__EXERCISE INPUT__.
►
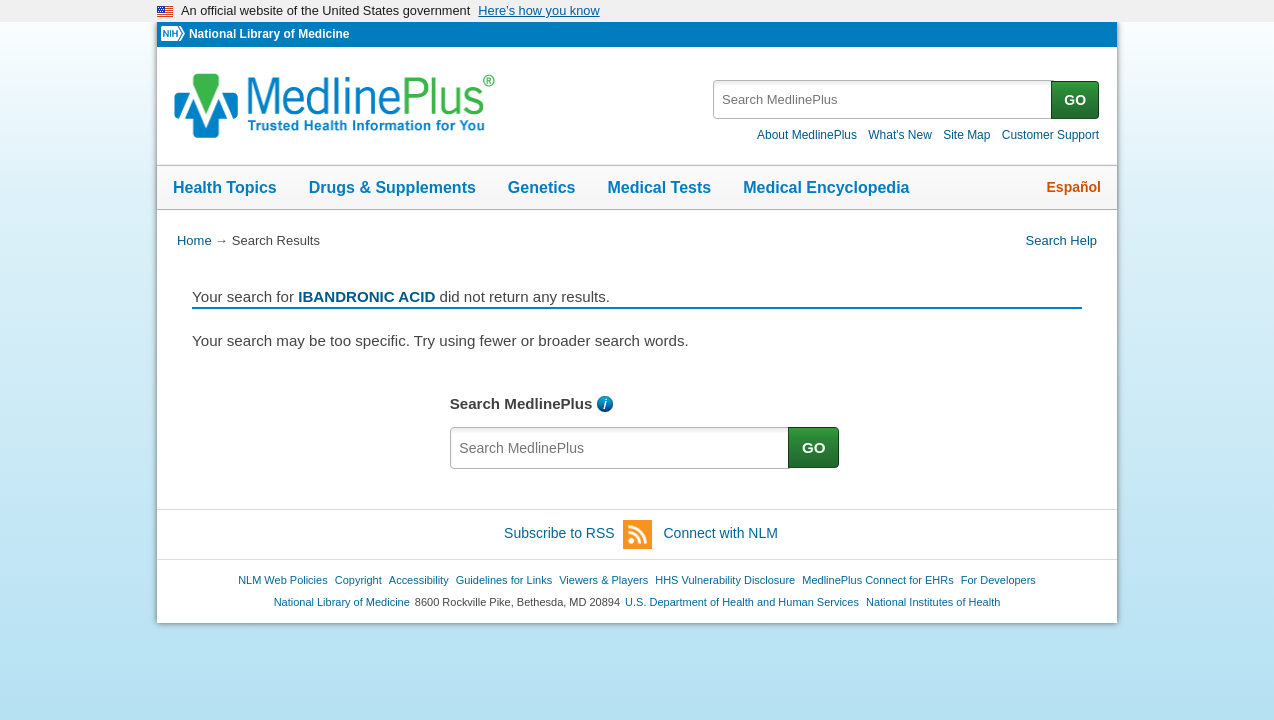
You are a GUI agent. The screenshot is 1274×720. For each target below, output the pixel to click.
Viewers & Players (603, 580)
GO (1075, 100)
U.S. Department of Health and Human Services (742, 602)
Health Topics (225, 187)
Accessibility (419, 580)
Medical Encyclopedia (826, 187)
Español (1074, 187)
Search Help (1061, 240)
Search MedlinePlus (521, 403)
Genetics (542, 187)
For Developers (998, 580)
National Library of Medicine (269, 34)
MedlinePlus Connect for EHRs (877, 580)
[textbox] (883, 99)
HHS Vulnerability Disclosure (725, 580)
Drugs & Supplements (392, 187)
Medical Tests (659, 187)
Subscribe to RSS (578, 534)
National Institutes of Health (933, 602)
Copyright (358, 580)
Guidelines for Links (504, 580)
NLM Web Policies (283, 580)
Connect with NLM (721, 533)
◄
Copy only this part of the entries above: the line with "Search MedlinePlus (521, 403)", the line with "Drugs & Supplements (392, 187)", and the lines between, all exactly as written.

__EXPECTED ANSWER__.
Search MedlinePlus (521, 403)
Genetics (542, 187)
For Developers (998, 580)
National Library of Medicine (269, 34)
MedlinePlus Connect for EHRs (877, 580)
[textbox] (883, 99)
HHS Vulnerability Disclosure (725, 580)
Drugs & Supplements (392, 187)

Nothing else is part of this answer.